# Study material:

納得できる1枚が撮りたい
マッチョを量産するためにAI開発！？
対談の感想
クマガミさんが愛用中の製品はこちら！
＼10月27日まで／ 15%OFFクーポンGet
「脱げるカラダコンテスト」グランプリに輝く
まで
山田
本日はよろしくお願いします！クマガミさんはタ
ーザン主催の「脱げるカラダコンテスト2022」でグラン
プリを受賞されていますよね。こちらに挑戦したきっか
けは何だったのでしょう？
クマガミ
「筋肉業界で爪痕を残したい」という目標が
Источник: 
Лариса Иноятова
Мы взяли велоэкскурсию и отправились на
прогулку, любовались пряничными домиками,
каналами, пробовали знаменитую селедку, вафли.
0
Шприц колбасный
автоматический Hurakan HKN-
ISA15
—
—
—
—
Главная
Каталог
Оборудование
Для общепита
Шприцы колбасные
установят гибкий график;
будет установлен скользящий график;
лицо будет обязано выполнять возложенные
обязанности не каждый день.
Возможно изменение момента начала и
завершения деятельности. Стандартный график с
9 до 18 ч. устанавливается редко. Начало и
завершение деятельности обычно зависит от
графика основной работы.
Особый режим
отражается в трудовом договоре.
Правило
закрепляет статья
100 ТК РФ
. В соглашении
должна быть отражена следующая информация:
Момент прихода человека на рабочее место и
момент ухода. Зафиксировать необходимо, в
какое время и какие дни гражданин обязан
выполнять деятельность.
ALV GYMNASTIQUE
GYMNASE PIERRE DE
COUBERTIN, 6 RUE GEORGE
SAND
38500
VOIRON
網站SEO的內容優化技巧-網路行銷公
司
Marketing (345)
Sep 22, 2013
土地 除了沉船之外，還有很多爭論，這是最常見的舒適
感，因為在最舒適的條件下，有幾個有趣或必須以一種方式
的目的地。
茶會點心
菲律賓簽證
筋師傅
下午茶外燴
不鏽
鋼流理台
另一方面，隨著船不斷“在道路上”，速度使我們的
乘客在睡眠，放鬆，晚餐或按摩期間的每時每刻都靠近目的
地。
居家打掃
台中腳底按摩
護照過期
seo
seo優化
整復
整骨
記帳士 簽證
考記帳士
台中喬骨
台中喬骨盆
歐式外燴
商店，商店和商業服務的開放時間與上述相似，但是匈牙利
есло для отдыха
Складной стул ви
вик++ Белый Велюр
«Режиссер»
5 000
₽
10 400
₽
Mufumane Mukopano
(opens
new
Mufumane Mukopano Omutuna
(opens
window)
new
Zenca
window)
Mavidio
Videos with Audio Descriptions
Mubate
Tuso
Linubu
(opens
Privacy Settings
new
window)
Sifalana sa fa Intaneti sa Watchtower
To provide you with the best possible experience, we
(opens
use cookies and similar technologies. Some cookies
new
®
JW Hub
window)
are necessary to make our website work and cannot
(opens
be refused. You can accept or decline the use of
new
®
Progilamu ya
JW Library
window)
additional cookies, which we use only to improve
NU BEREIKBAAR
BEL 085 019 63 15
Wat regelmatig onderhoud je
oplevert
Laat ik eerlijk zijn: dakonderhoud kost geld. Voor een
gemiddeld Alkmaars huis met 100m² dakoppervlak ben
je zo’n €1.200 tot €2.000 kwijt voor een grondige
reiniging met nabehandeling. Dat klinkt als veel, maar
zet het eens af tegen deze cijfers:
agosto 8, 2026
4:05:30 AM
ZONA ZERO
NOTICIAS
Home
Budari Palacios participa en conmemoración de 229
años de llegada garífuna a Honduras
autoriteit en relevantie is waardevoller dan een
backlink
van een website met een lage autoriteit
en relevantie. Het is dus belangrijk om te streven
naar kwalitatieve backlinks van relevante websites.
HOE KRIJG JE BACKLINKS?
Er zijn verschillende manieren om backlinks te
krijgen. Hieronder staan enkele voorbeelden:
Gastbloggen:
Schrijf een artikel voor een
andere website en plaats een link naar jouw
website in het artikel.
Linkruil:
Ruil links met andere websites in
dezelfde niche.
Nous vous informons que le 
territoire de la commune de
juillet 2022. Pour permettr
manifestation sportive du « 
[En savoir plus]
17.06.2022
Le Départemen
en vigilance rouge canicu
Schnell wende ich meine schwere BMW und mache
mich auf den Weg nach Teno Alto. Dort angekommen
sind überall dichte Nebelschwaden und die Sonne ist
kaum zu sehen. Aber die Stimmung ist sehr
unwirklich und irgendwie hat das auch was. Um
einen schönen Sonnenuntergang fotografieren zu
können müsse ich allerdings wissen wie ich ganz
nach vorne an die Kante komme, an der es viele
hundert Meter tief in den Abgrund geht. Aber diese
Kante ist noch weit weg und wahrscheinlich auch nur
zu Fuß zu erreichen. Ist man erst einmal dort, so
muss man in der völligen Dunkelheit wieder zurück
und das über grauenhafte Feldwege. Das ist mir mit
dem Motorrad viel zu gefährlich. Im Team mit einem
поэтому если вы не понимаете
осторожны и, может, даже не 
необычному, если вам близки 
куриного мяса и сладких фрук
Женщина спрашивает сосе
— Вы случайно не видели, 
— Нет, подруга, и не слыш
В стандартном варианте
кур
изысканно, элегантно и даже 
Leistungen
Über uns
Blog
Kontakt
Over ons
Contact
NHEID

# Your goal:
Whatever appears in the lines above should be copied exactly.

# Task response:
納得できる1枚が撮りたい
マッチョを量産するためにAI開発！？
対談の感想
クマガミさんが愛用中の製品はこちら！
＼10月27日まで／ 15%OFFクーポンGet
「脱げるカラダコンテスト」グランプリに輝く
まで
山田
本日はよろしくお願いします！クマガミさんはタ
ーザン主催の「脱げるカラダコンテスト2022」でグラン
プリを受賞されていますよね。こちらに挑戦したきっか
けは何だったのでしょう？
クマガミ
「筋肉業界で爪痕を残したい」という目標が
Источник: 
Лариса Иноятова
Мы взяли велоэкскурсию и отправились на
прогулку, любовались пряничными домиками,
каналами, пробовали знаменитую селедку, вафли.
0
Шприц колбасный
автоматический Hurakan HKN-
ISA15
—
—
—
—
Главная
Каталог
Оборудование
Для общепита
Шприцы колбасные
установят гибкий график;
будет установлен скользящий график;
лицо будет обязано выполнять возложенные
обязанности не каждый день.
Возможно изменение момента начала и
завершения деятельности. Стандартный график с
9 до 18 ч. устанавливается редко. Начало и
завершение деятельности обычно зависит от
графика основной работы.
Особый режим
отражается в трудовом договоре.
Правило
закрепляет статья
100 ТК РФ
. В соглашении
должна быть отражена следующая информация:
Момент прихода человека на рабочее место и
момент ухода. Зафиксировать необходимо, в
какое время и какие дни гражданин обязан
выполнять деятельность.
ALV GYMNASTIQUE
GYMNASE PIERRE DE
COUBERTIN, 6 RUE GEORGE
SAND
38500
VOIRON
網站SEO的內容優化技巧-網路行銷公
司
Marketing (345)
Sep 22, 2013
土地 除了沉船之外，還有很多爭論，這是最常見的舒適
感，因為在最舒適的條件下，有幾個有趣或必須以一種方式
的目的地。
茶會點心
菲律賓簽證
筋師傅
下午茶外燴
不鏽
鋼流理台
另一方面，隨著船不斷“在道路上”，速度使我們的
乘客在睡眠，放鬆，晚餐或按摩期間的每時每刻都靠近目的
地。
居家打掃
台中腳底按摩
護照過期
seo
seo優化
整復
整骨
記帳士 簽證
考記帳士
台中喬骨
台中喬骨盆
歐式外燴
商店，商店和商業服務的開放時間與上述相似，但是匈牙利
есло для отдыха
Складной стул ви
вик++ Белый Велюр
«Режиссер»
5 000
₽
10 400
₽
Mufumane Mukopano
(opens
new
Mufumane Mukopano Omutuna
(opens
window)
new
Zenca
window)
Mavidio
Videos with Audio Descriptions
Mubate
Tuso
Linubu
(opens
Privacy Settings
new
window)
Sifalana sa fa Intaneti sa Watchtower
To provide you with the best possible experience, we
(opens
use cookies and similar technologies. Some cookies
new
®
JW Hub
window)
are necessary to make our website work and cannot
(opens
be refused. You can accept or decline the use of
new
®
Progilamu ya
JW Library
window)
additional cookies, which we use only to improve
NU BEREIKBAAR
BEL 085 019 63 15
Wat regelmatig onderhoud je
oplevert
Laat ik eerlijk zijn: dakonderhoud kost geld. Voor een
gemiddeld Alkmaars huis met 100m² dakoppervlak ben
je zo’n €1.200 tot €2.000 kwijt voor een grondige
reiniging met nabehandeling. Dat klinkt als veel, maar
zet het eens af tegen deze cijfers:
agosto 8, 2026
4:05:30 AM
ZONA ZERO
NOTICIAS
Home
Budari Palacios participa en conmemoración de 229
años de llegada garífuna a Honduras
autoriteit en relevantie is waardevoller dan een
backlink
van een website met een lage autoriteit
en relevantie. Het is dus belangrijk om te streven
naar kwalitatieve backlinks van relevante websites.
HOE KRIJG JE BACKLINKS?
Er zijn verschillende manieren om backlinks te
krijgen. Hieronder staan enkele voorbeelden:
Gastbloggen:
Schrijf een artikel voor een
andere website en plaats een link naar jouw
website in het artikel.
Linkruil:
Ruil links met andere websites in
dezelfde niche.
Nous vous informons que le 
territoire de la commune de
juillet 2022. Pour permettr
manifestation sportive du « 
[En savoir plus]
17.06.2022
Le Départemen
en vigilance rouge canicu
Schnell wende ich meine schwere BMW und mache
mich auf den Weg nach Teno Alto. Dort angekommen
sind überall dichte Nebelschwaden und die Sonne ist
kaum zu sehen. Aber die Stimmung ist sehr
unwirklich und irgendwie hat das auch was. Um
einen schönen Sonnenuntergang fotografieren zu
können müsse ich allerdings wissen wie ich ganz
nach vorne an die Kante komme, an der es viele
hundert Meter tief in den Abgrund geht. Aber diese
Kante ist noch weit weg und wahrscheinlich auch nur
zu Fuß zu erreichen. Ist man erst einmal dort, so
muss man in der völligen Dunkelheit wieder zurück
und das über grauenhafte Feldwege. Das ist mir mit
dem Motorrad viel zu gefährlich. Im Team mit einem
поэтому если вы не понимаете
осторожны и, может, даже не 
необычному, если вам близки 
куриного мяса и сладких фрук
Женщина спрашивает сосе
— Вы случайно не видели, 
— Нет, подруга, и не слыш
В стандартном варианте
кур
изысканно, элегантно и даже 
Leistungen
Über uns
Blog
Kontakt
Over ons
Contact
NHEID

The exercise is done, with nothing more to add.